- Task requirements
Pictures are to be left out. Copy exactly, and only, the lines from the start of the entries below to the line with "CERDOMUS S.R.L.", both included.
☆ ☆ ☆ ☆ ☆
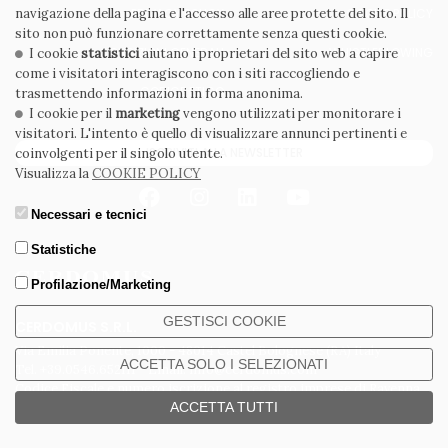
navigazione della pagina e l'accesso alle aree protette del sito. Il
PRIVACY POLICY
COOKIE POLICY
sito non può funzionare correttamente senza questi cookie.
CONDIZIONI GENERALI
WHISTLEBLOWING
I cookie
statistici
aiutano i proprietari del sito web a capire
come i visitatori interagiscono con i siti raccogliendo e
CODICE ETICO
trasmettendo informazioni in forma anonima.
I cookie per il
marketing
vengono utilizzati per monitorare i
visitatori. L'intento è quello di visualizzare annunci pertinenti e
ISCRIVITI ALLA NEWSLETTER
coinvolgenti per il singolo utente.
Visualizza la
COOKIE POLICY
Necessari e tecnici
Statistiche
Profilazione/Marketing
GESTISCI COOKIE
CERDOMUS S.R.L.
Via Emilia Ponente, 1000 - 48014 Castel Bolognese (RA) Italy
ACCETTA SOLO I SELEZIONATI
Tel. +39.0546.652111 - Email: info@cerdomus.com
Codice Fiscale e numero iscrizione al registro imprese di Ravenna
02620780391 - REA RA 217992 - Capitale Sociale Euro 20.000.000 i.v.
ACCETTA TUTTI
☆ ☆ ☆ ☆ ☆
- Exercise result
navigazione della pagina e l'accesso alle aree protette del sito. Il
PRIVACY POLICY
COOKIE POLICY
sito non può funzionare correttamente senza questi cookie.
CONDIZIONI GENERALI
WHISTLEBLOWING
I cookie
statistici
aiutano i proprietari del sito web a capire
come i visitatori interagiscono con i siti raccogliendo e
CODICE ETICO
trasmettendo informazioni in forma anonima.
I cookie per il
marketing
vengono utilizzati per monitorare i
visitatori. L'intento è quello di visualizzare annunci pertinenti e
ISCRIVITI ALLA NEWSLETTER
coinvolgenti per il singolo utente.
Visualizza la
COOKIE POLICY
Necessari e tecnici
Statistiche
Profilazione/Marketing
GESTISCI COOKIE
CERDOMUS S.R.L.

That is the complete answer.